Aquella mañana había llegado a la redacción a la hora en que timbran teléfonos que nadie atiende y un empleado de bata azul prepara el escenario del día, puliendo las losetas con un trapeador afelpado. Entré en la hemeroteca a buscar no sé qué noticia del pasado.
Me envolvió la fascinación del tiempo. Solo sé que las horas volaron y que lo que llamamos “sentido del tiempo” se evaporó. Regresé a la realidad cuando en Bucareli caía la noche: me sentí como un arqueólogo que saliera de una cueva en la que en mil años no hubiese entrado la luz.
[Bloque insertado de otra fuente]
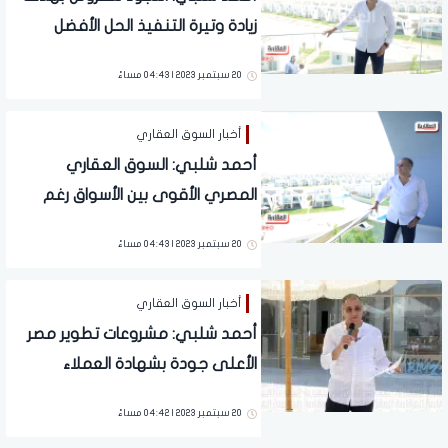
زيادة وتيرة التنفيذ الحل الأفضل
للمطورين
20 سبتمبر 2023 | 04:43 مساءً
أخبار السوق العقاري
أحمد شلبي: السوق العقاري
المصري الأقوى بين الأسواق رغم
التحديات التي يواجهها
20 سبتمبر 2023 | 04:43 مساءً
أخبار السوق العقاري
أحمد شلبي: مشروعات تطوير مصر
الأعلى جودة بشهادة العملاء
20 سبتمبر 2023 | 04:42 مساءً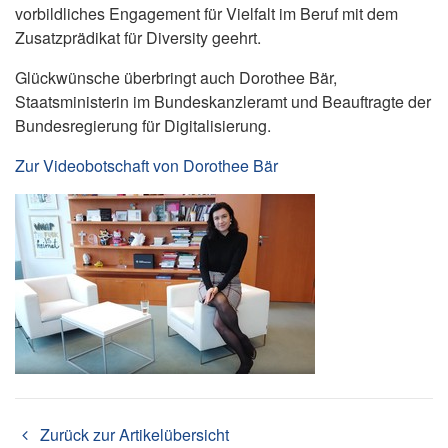
vorbildliches Engagement für Vielfalt im Beruf mit dem
Zusatzprädikat für Diversity geehrt.
Glückwünsche überbringt auch Dorothee Bär,
Staatsministerin im Bundeskanzleramt und Beauftragte der
Bundesregierung für Digitalisierung.
Zur Videobotschaft von Dorothee Bär
Zurück zur Artikelübersicht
De una forma extraña y nueva, aquella experiencia me sacudió. Supe que tenía entre las manos un tesoro, que había descubierto un mundo. Era como si al volver las páginas, amarillentas y desgastadas, un conjunto de voces antiguas, muy antiguas, agitaran el aire.
En los días posteriores a aquel descubrimiento, cambié citas, ajusté horarios, cancelé comidas para pasar más tiempo en la hemeroteca.
Vi una noticia sobre el incendio del Parque Asturias y otra sobre un combate de Kid Azteca. Hallé titulares sobre el terremoto de 1962, la epidemia de influenza de 1918, el suicidio de Miroslava, el primer partido del Atlante y la llegada al cuadrilátero de un luchador misterioso, El Santo.
Leí sobre el incendio de La Sirena y de la inauguración de todo: lo que gusten y manden: Bellas Artes, la Torre Latino, el Metro, el Viaducto, el Periférico y el Circuito Interior.
Abría tomos al azar y las cosas caían. Llegaban como hojas arrastradas por el viento --y solo había que recogerlas: “Trotsky murió ayer a las 7:25 de la noche”, “El cadáver del señor Carranza llega a las 7”, “Los funerales de Amado Nervo”, “Protestó el presidente Obregón”, “Expropiación de la industria petrolera”, “Trágica muerte de Pedro Infante”, “La Luna fue conquistada”, “Contaminación, uno de los graves problemas que padece la ciudad de México”, “Asesinan en Tijuana, de dos disparos, a Luis Donaldo Colosio”.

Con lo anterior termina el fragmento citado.